La crise de 2008 a débuté avec les difficultés rencontrées par les ménages américains à faibles revenus pour rembourser leurs prêts logements. Ces crédits étaient destinés à des emprunteurs qui ne présentaient pas les garanties suffisantes pour bénéficier des taux d’intérêt préférentiels (en anglais « prime rate »), mais seulement à des taux moins préférentiels (« subprime »). L’endettement des ménages américains a pu s’appuyer sur les taux d’intérêt extrêmement bas pratiqués pendant des années par la Banque centrale des États-Unis.

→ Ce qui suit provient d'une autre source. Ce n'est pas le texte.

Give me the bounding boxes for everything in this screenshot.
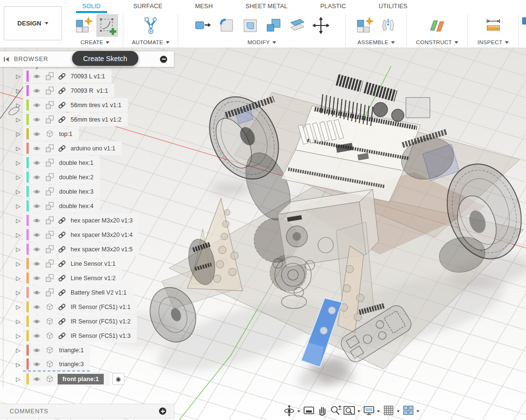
construct-plane-icon[interactable]	[427, 14, 448, 37]
browser-item[interactable]: ▷IR Sensor (FC51) v1:3	[13, 329, 137, 343]
split-body-icon[interactable]	[287, 14, 308, 37]
visibility-eye-icon[interactable]	[33, 131, 41, 137]
visibility-eye-icon[interactable]	[33, 74, 41, 79]
zoom-icon[interactable]	[329, 403, 343, 418]
chevron-down-icon[interactable]	[297, 410, 300, 414]
browser-item[interactable]: ▷arduino uno v1:1	[13, 141, 122, 155]
browser-item-body[interactable]: hex spacer M3x20 v1:5	[23, 242, 139, 256]
visibility-eye-icon[interactable]	[33, 203, 41, 209]
item-label[interactable]: triangle:3	[59, 361, 84, 368]
visibility-eye-icon[interactable]	[33, 117, 41, 123]
expand-arrow-icon[interactable]: ▷	[13, 131, 23, 137]
item-label[interactable]: double hex:3	[59, 188, 94, 195]
viewports-icon[interactable]	[402, 403, 415, 418]
browser-item[interactable]: ▷triangle:3	[13, 358, 90, 371]
fit-icon[interactable]	[343, 403, 356, 418]
collapse-all-icon[interactable]	[160, 56, 167, 63]
visibility-eye-icon[interactable]	[33, 232, 41, 238]
browser-item[interactable]: ▷double hex:1	[13, 156, 100, 170]
browser-item-body[interactable]: 56mm tires v1 v1:1	[23, 98, 128, 112]
item-label[interactable]: IR Sensor (FC51) v1:2	[71, 318, 131, 325]
browser-item[interactable]: ▷double hex:3	[13, 185, 100, 198]
group-label-automate[interactable]: AUTOMATE	[132, 39, 169, 45]
expand-arrow-icon[interactable]: ▷	[13, 203, 23, 210]
visibility-eye-icon[interactable]	[33, 304, 41, 310]
move-copy-icon[interactable]	[310, 14, 331, 37]
visibility-eye-icon[interactable]	[33, 275, 41, 281]
item-label[interactable]: hex spacer M3x20 v1:3	[71, 217, 133, 224]
browser-item[interactable]: ▷IR Sensor (FC51) v1:1	[13, 300, 137, 314]
press-pull-icon[interactable]	[193, 14, 214, 37]
item-label[interactable]: top:1	[59, 131, 73, 137]
tab-plastic[interactable]: PLASTIC	[314, 0, 353, 13]
expand-arrow-icon[interactable]: ▷	[13, 116, 23, 123]
expand-arrow-icon[interactable]: ▷	[13, 73, 23, 80]
expand-arrow-icon[interactable]: ▷	[13, 246, 23, 253]
tab-sheet-metal[interactable]: SHEET METAL	[239, 0, 294, 13]
visibility-eye-icon[interactable]	[33, 333, 41, 339]
expand-arrow-icon[interactable]: ▷	[13, 160, 23, 166]
item-label[interactable]: 56mm tires v1 v1:1	[71, 102, 122, 109]
item-label[interactable]: front plane:1	[58, 374, 104, 384]
tab-surface[interactable]: SURFACE	[127, 0, 169, 13]
expand-arrow-icon[interactable]: ▷	[13, 217, 23, 224]
create-sketch-icon[interactable]	[97, 14, 118, 37]
browser-item[interactable]: ▷hex spacer M3x20 v1:3	[13, 213, 139, 227]
new-component-icon[interactable]	[73, 14, 94, 37]
item-label[interactable]: 70093 L v1:1	[71, 73, 105, 80]
expand-arrow-icon[interactable]: ▷	[13, 232, 23, 238]
item-label[interactable]: hex spacer M3x20 v1:4	[71, 232, 133, 238]
visibility-eye-icon[interactable]	[33, 189, 41, 195]
visibility-eye-icon[interactable]	[33, 361, 41, 367]
item-label[interactable]: double hex:1	[59, 160, 94, 166]
visibility-eye-icon[interactable]	[33, 88, 41, 94]
visibility-eye-icon[interactable]	[33, 146, 41, 151]
visibility-eye-icon[interactable]	[33, 247, 41, 252]
browser-item-body[interactable]: Line Sensor v1:1	[23, 257, 122, 271]
browser-item[interactable]: ▷56mm tires v1 v1:2	[13, 112, 128, 126]
visibility-eye-icon[interactable]	[33, 218, 41, 223]
joint-icon[interactable]	[378, 14, 399, 37]
visibility-eye-icon[interactable]	[33, 160, 41, 166]
chevron-down-icon[interactable]	[397, 410, 400, 414]
browser-item-body[interactable]: IR Sensor (FC51) v1:3	[23, 329, 137, 343]
visibility-eye-icon[interactable]	[33, 290, 41, 296]
browser-item[interactable]: ▷Line Sensor v1:1	[13, 257, 122, 271]
item-label[interactable]: hex spacer M3x20 v1:5	[71, 246, 133, 253]
select-tool-icon[interactable]	[522, 17, 526, 25]
group-label-modify[interactable]: MODIFY	[247, 39, 276, 45]
look-at-icon[interactable]	[302, 403, 316, 418]
browser-item[interactable]: ▷70093 R v1:1	[13, 84, 114, 98]
browser-item-body[interactable]: double hex:1	[23, 156, 100, 170]
browser-item-body[interactable]: IR Sensor (FC51) v1:1	[23, 300, 137, 314]
browser-item-body[interactable]: triangle:3	[23, 358, 90, 371]
group-label-create[interactable]: CREATE	[81, 39, 110, 45]
group-label-assemble[interactable]: ASSEMBLE	[357, 39, 394, 45]
design-menu-button[interactable]: DESIGN	[4, 6, 62, 40]
add-comment-icon[interactable]	[159, 408, 166, 415]
browser-item-body[interactable]: hex spacer M3x20 v1:4	[23, 228, 139, 242]
browser-item-body[interactable]: double hex:4	[23, 199, 100, 213]
shell-icon[interactable]	[240, 14, 261, 37]
item-label[interactable]: Line Sensor v1:1	[71, 260, 116, 267]
automate-icon[interactable]	[140, 14, 161, 37]
browser-item[interactable]: ▷56mm tires v1 v1:1	[13, 98, 128, 112]
measure-icon[interactable]	[483, 14, 504, 37]
pan-icon[interactable]	[316, 403, 329, 418]
browser-item-body[interactable]: 70093 L v1:1	[23, 69, 111, 83]
item-label[interactable]: double hex:2	[59, 174, 94, 181]
display-settings-icon[interactable]	[362, 403, 376, 418]
chevron-down-icon[interactable]	[377, 410, 380, 414]
item-label[interactable]: IR Sensor (FC51) v1:3	[71, 333, 131, 339]
collapse-browser-icon[interactable]	[3, 57, 10, 62]
chevron-down-icon[interactable]	[416, 410, 419, 414]
expand-arrow-icon[interactable]: ▷	[13, 145, 23, 152]
group-label-inspect[interactable]: INSPECT	[477, 39, 509, 45]
visibility-eye-icon[interactable]	[33, 102, 41, 108]
expand-arrow-icon[interactable]: ▷	[13, 361, 23, 368]
grid-display-icon[interactable]	[382, 403, 395, 418]
browser-item-body[interactable]: triangle:1	[23, 343, 90, 357]
expand-arrow-icon[interactable]: ▷	[13, 376, 23, 383]
item-label[interactable]: IR Sensor (FC51) v1:1	[71, 304, 131, 310]
fillet-icon[interactable]	[216, 14, 237, 37]
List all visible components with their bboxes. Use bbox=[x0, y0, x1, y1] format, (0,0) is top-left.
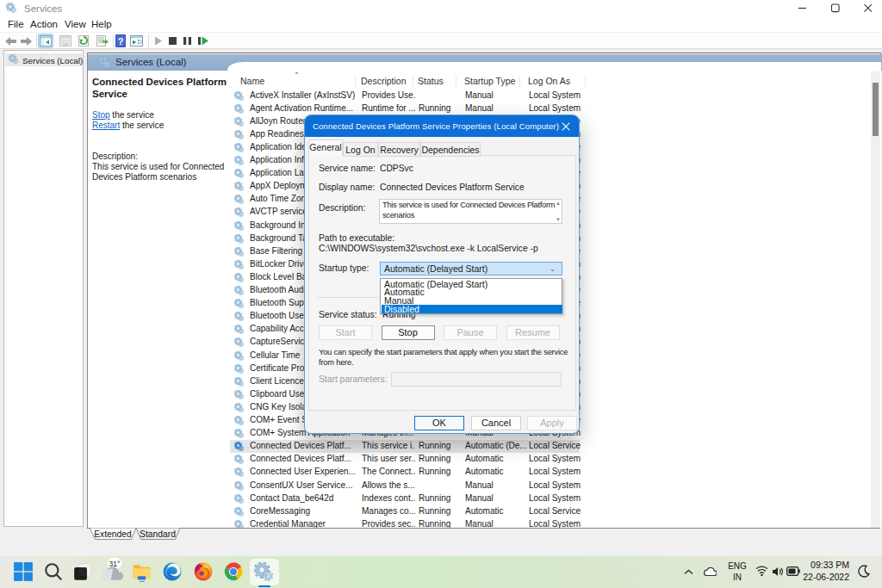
svg-text:31°: 31° bbox=[109, 560, 121, 568]
svg-text:Extended: Extended bbox=[94, 529, 132, 539]
svg-text:?: ? bbox=[118, 36, 124, 46]
svg-text:Standard: Standard bbox=[140, 529, 176, 539]
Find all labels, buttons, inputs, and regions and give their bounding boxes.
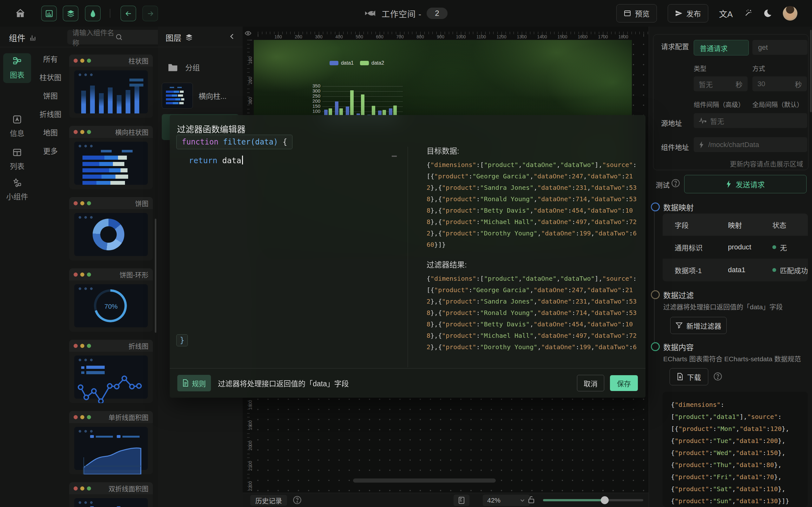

En outre, avec la hausse de la valeur du bien, on autorisait l’emprunteur à se réendetter du montant de la progression de la valeur de son patrimoine.  Par la suite, la Banque Centrale américaine a progressivement relevé ses taux de 1 % en 2004 à plus de 5 % en 2006 pour tenir compte de l’évolution de l’inflation. Les charges financières des emprunts se sont ainsi considérablement alourdies. Résultat : la valeur des habitations est devenue inférieure à la valeur des crédits qu’elles étaient supposées garantir.

L’afflux des défaillances des emprunteurs et des reventes de leurs maisons hypothéquées a accéléré la baisse des prix de l’immobilier. Les pertes se sont donc accumulées également du côté des prêteurs. Des établissements de crédit spécialisés se sont, les premiers, retrouvés en difficulté. La crise a fini par gagner le monde entier.